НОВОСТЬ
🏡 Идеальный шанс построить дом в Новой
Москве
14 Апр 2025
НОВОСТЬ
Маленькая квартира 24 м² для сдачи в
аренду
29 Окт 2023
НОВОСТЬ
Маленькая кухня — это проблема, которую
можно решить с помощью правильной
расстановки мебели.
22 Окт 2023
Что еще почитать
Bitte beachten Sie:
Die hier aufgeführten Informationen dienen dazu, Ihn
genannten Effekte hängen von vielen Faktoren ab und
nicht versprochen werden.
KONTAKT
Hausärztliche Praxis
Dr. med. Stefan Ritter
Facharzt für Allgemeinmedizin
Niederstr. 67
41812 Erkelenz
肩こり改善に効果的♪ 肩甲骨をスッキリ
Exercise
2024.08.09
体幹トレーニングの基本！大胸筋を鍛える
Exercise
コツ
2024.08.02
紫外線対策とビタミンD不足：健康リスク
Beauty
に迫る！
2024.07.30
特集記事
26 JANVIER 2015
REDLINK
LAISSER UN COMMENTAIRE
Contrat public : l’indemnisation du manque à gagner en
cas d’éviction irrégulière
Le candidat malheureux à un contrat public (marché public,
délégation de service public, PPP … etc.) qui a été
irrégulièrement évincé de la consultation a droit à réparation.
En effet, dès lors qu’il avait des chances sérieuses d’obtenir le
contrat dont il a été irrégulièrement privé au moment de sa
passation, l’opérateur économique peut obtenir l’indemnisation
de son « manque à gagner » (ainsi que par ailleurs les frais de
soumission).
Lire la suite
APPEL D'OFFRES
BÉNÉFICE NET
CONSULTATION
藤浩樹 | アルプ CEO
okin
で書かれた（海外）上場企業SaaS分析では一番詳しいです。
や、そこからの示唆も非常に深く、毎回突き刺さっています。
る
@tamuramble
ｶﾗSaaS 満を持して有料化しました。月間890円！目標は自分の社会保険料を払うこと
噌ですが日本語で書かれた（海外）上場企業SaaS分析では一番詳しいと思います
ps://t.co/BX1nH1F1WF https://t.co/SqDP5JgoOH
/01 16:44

* * *

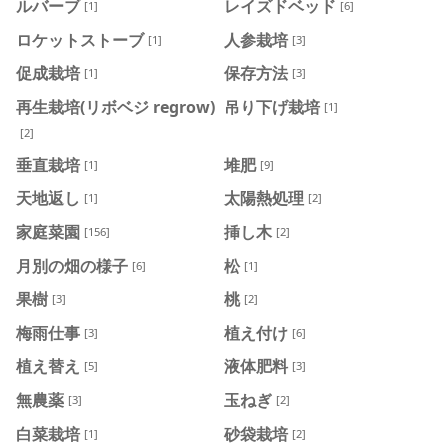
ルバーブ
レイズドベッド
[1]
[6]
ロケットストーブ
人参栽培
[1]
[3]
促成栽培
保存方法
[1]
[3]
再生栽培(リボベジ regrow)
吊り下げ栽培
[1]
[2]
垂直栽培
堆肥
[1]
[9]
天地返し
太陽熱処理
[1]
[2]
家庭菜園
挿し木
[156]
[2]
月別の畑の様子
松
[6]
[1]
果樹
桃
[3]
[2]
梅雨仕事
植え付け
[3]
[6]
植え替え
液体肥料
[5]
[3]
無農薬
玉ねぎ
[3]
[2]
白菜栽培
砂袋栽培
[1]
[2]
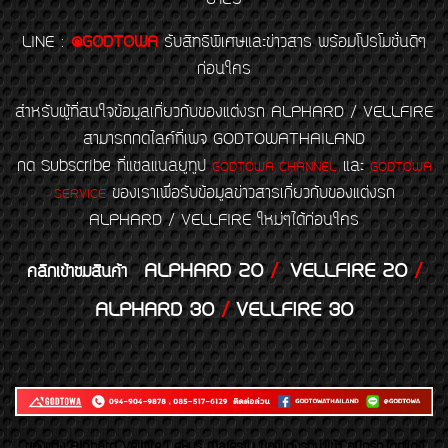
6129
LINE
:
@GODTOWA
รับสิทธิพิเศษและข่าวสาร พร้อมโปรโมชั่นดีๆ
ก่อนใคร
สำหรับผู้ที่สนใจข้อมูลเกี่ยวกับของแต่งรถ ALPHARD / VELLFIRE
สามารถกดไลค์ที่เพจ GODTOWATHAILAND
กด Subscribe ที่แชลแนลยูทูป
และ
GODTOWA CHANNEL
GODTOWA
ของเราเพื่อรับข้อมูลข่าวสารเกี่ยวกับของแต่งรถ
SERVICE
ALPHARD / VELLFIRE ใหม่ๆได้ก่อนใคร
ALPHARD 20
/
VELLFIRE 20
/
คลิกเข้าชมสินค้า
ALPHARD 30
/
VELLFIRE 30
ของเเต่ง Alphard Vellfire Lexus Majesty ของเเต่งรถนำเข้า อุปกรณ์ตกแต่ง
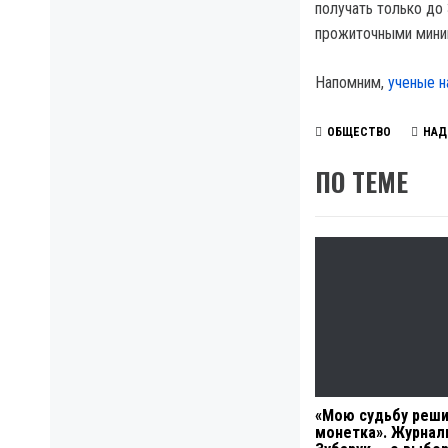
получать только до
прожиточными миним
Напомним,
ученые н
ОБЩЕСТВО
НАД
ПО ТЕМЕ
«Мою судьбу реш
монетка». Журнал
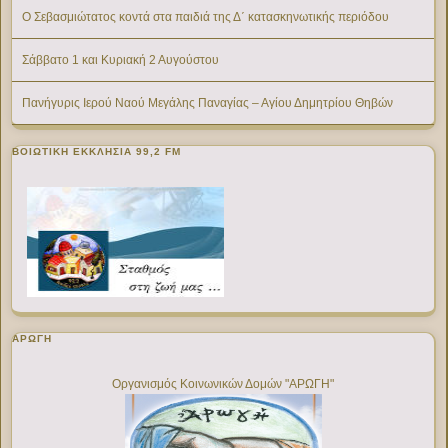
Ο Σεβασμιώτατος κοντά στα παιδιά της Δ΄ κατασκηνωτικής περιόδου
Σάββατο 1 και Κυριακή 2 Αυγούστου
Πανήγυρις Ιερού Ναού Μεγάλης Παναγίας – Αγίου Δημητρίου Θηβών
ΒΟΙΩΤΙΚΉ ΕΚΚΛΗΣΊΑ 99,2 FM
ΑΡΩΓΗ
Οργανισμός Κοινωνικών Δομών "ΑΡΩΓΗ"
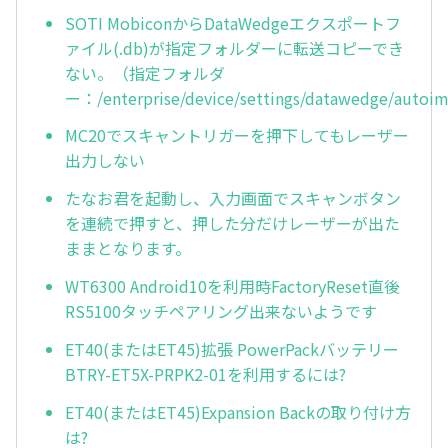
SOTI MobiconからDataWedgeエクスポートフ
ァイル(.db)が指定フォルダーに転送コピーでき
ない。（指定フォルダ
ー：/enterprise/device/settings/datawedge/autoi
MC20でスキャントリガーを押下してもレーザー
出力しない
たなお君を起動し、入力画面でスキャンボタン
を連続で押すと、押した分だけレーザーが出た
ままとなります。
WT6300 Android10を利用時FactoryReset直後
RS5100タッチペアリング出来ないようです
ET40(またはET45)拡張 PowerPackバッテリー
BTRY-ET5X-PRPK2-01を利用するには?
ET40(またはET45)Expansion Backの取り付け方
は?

==

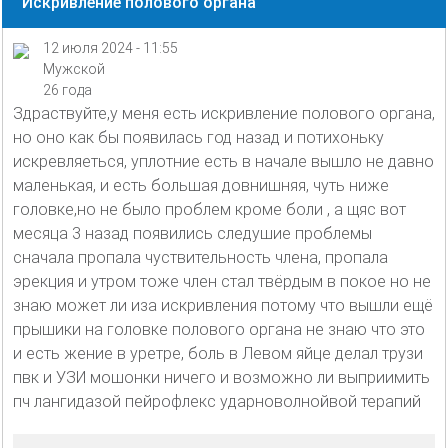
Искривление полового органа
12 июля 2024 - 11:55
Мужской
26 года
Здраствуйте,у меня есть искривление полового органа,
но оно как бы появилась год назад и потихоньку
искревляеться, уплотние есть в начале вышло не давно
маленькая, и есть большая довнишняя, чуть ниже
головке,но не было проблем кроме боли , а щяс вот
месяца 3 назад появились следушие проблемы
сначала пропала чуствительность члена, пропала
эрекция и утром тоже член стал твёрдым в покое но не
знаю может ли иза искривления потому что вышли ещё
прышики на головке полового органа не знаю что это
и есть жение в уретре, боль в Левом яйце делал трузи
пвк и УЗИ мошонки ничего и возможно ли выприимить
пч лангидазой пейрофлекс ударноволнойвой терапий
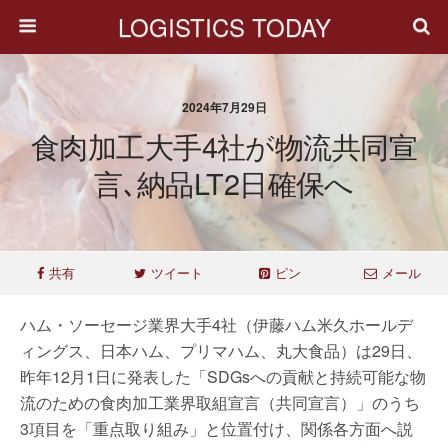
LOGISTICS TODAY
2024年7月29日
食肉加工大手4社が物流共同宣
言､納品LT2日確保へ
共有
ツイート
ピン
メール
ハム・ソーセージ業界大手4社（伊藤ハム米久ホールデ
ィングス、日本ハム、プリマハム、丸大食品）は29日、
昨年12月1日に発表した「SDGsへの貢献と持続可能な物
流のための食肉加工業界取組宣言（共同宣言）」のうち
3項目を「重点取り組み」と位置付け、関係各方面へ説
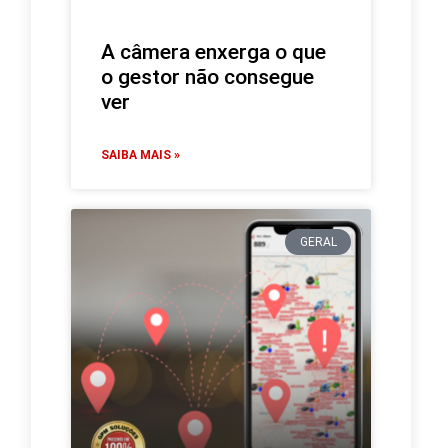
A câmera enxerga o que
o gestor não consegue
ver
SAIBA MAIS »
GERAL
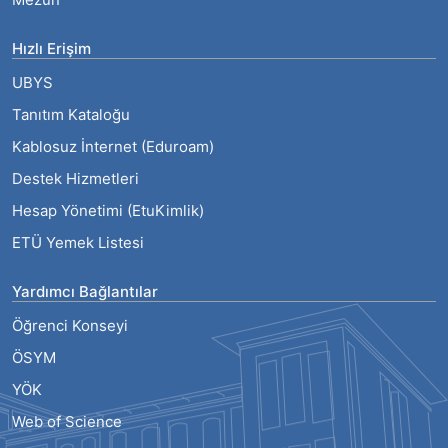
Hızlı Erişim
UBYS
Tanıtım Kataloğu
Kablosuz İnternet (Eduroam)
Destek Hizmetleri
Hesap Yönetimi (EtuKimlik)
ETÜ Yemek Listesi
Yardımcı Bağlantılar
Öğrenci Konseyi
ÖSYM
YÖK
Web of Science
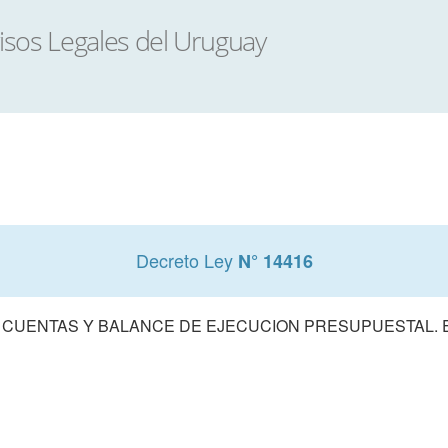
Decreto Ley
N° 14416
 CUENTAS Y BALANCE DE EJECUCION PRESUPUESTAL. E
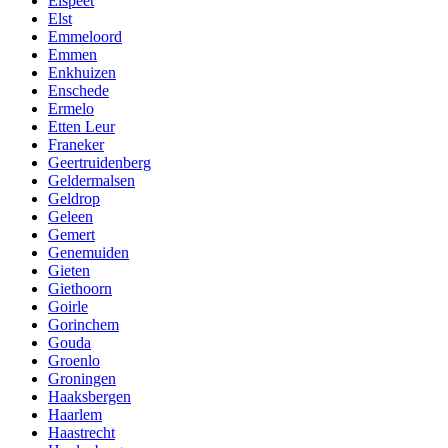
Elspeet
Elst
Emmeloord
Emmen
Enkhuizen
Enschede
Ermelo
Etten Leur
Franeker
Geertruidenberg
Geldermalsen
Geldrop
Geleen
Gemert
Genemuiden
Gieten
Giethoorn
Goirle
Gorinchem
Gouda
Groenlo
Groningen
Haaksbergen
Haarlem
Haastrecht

▶ **WHAT THIS TASK INVOLVES**
In the data above, retype only the stretch from the line with "再生栽培(リボベジ regrow)" through the line with "สำหรับผู้ที่สนใจข้อมูลเกี่ยวกับของแต่งรถ ALPHARD /", word for word, and skip any pictures.

▶ **COMPLETED EXERCISE**
再生栽培(リボベジ regrow)
吊り下げ栽培
[1]
[2]
垂直栽培
堆肥
[1]
[9]
天地返し
太陽熱処理
[1]
[2]
家庭菜園
挿し木
[156]
[2]
月別の畑の様子
松
[6]
[1]
果樹
桃
[3]
[2]
梅雨仕事
植え付け
[3]
[6]
植え替え
液体肥料
[5]
[3]
無農薬
玉ねぎ
[3]
[2]
白菜栽培
砂袋栽培
[1]
[2]
6129
LINE
:
@GODTOWA
รับสิทธิพิเศษและข่าวสาร พร้อมโปรโมชั่นดีๆ
ก่อนใคร
สำหรับผู้ที่สนใจข้อมูลเกี่ยวกับของแต่งรถ ALPHARD / VELLFIRE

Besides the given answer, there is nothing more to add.